What to produce: Look through the records and copy every line in which "Gesucht" appears.

Items listed in a dataset
'''

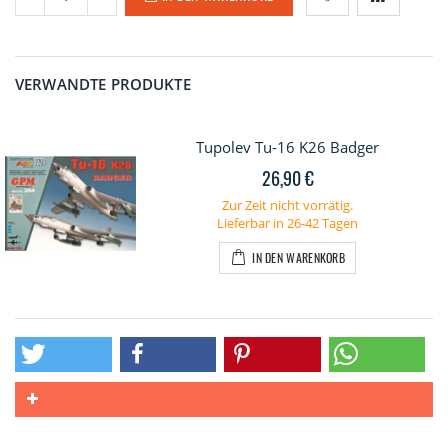
VERWANDTE PRODUKTE
Tupolev Tu-16 K26 Badger
26,90 €
Zur Zeit nicht vorrätig.
Lieferbar in 26-42 Tagen
IN DEN WARENKORB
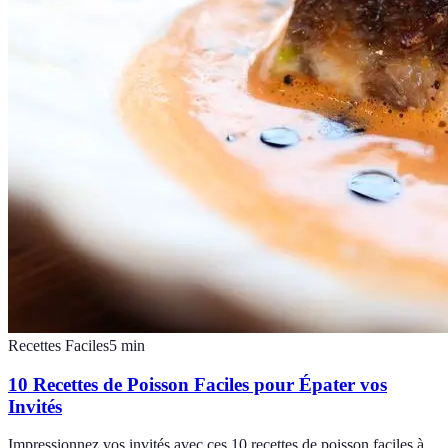
Recettes Faciles
5
min
10 Recettes de Poisson Faciles pour Épater vos
Invités
Impressionnez vos invités avec ces 10 recettes de poisson faciles à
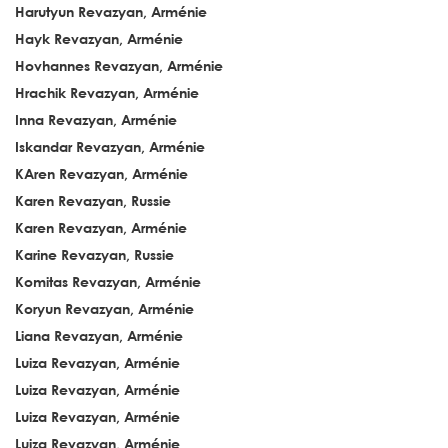
Harutyun Revazyan, Arménie
Hayk Revazyan, Arménie
Hovhannes Revazyan, Arménie
Hrachik Revazyan, Arménie
Inna Revazyan, Arménie
Iskandar Revazyan, Arménie
KAren Revazyan, Arménie
Karen Revazyan, Russie
Karen Revazyan, Arménie
Karine Revazyan, Russie
Komitas Revazyan, Arménie
Koryun Revazyan, Arménie
Liana Revazyan, Arménie
Luiza Revazyan, Arménie
Luiza Revazyan, Arménie
Luiza Revazyan, Arménie
Luiza Revazyan, Arménie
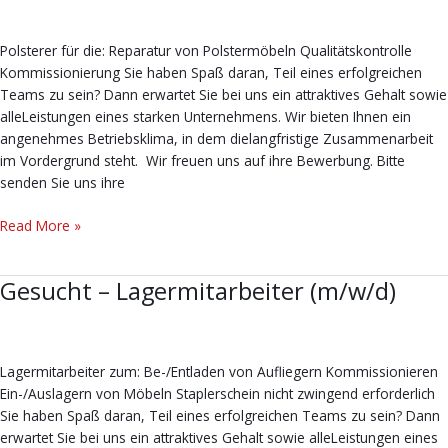
Polsterer
(m/w/d)
Polsterer für die: Reparatur von Polstermöbeln Qualitätskontrolle
Kommissionierung Sie haben Spaß daran, Teil eines erfolgreichen
Teams zu sein? Dann erwartet Sie bei uns ein attraktives Gehalt sowie
alleLeistungen eines starken Unternehmens. Wir bieten Ihnen ein
angenehmes Betriebsklima, in dem dielangfristige Zusammenarbeit
im Vordergrund steht. Wir freuen uns auf ihre Bewerbung. Bitte
senden Sie uns ihre
Read More »
Gesucht – Lagermitarbeiter (m/w/d)
Gesucht
–
Lagermitarbeiter
(m/w/d)
Lagermitarbeiter zum: Be-/Entladen von Aufliegern Kommissionieren
Ein-/Auslagern von Möbeln Staplerschein nicht zwingend erforderlich
Sie haben Spaß daran, Teil eines erfolgreichen Teams zu sein? Dann
erwartet Sie bei uns ein attraktives Gehalt sowie alleLeistungen eines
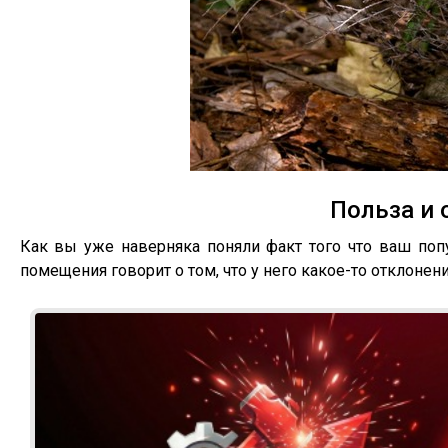
Польза и 
Как вы уже наверняка поняли факт того что ваш поп
помещения говорит о том, что у него какое-то отклонени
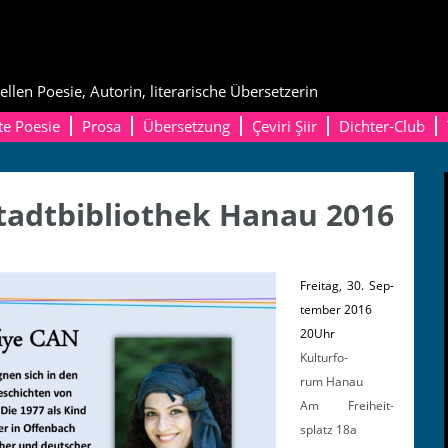
ellen Poesie, Autorin, literarische Übersetzerin
te Poesie
Prosa
Übersetzung
Çeviri Şiir
Dichter-Club
tadtbibliothek Hanau 2016
Fre­itag,
30. Sep­
tem­ber 2016
20Uhr
Kul­tur­fo­
rum Hanau
Am Frei­heit­
splatz 18a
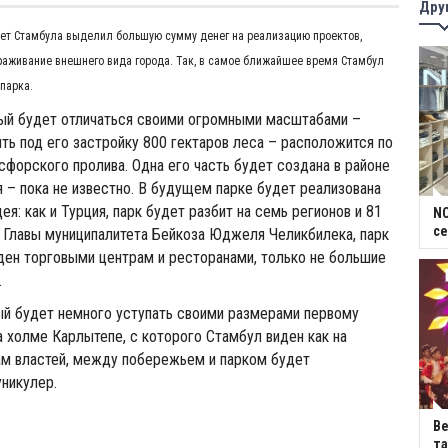
Дру
тет Стамбула выделил большую сумму денег на реализацию проектов,
раживание внешнего вида города. Так, в самое ближайшее время Стамбул
 парка.
рый будет отличаться своими огромными масштабами –
ть под его застройку 800 гектаров леса – расположится по
форского пролива. Одна его часть будет создана в районе
ая – пока не известно. В будущем парке будет реализована
ея: как и Турция, парк будет разбит на семь регионов и 81
NC
се
 Главы муниципалитета Бейкоза Юджеля Челикбилека, парк
ден торговыми центрам и ресторанами, только не большие
.
ый будет немного уступать своими размерами первому
на холме Карлытепе, с которого Стамбул виден как на
ам властей, между побережьем и парком будет
уникулер.
В
та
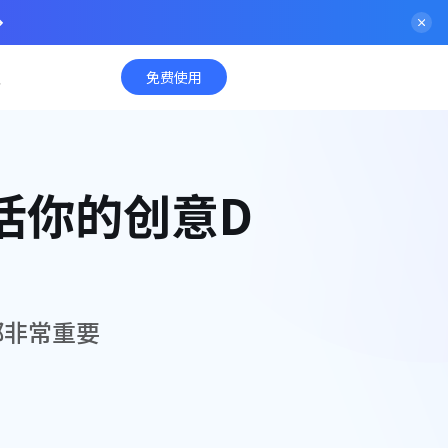
入
免费使用
活你的创意D
都非常重要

'''

Response area:
Gesucht – Lagermitarbeiter (m/w/d)
Gesucht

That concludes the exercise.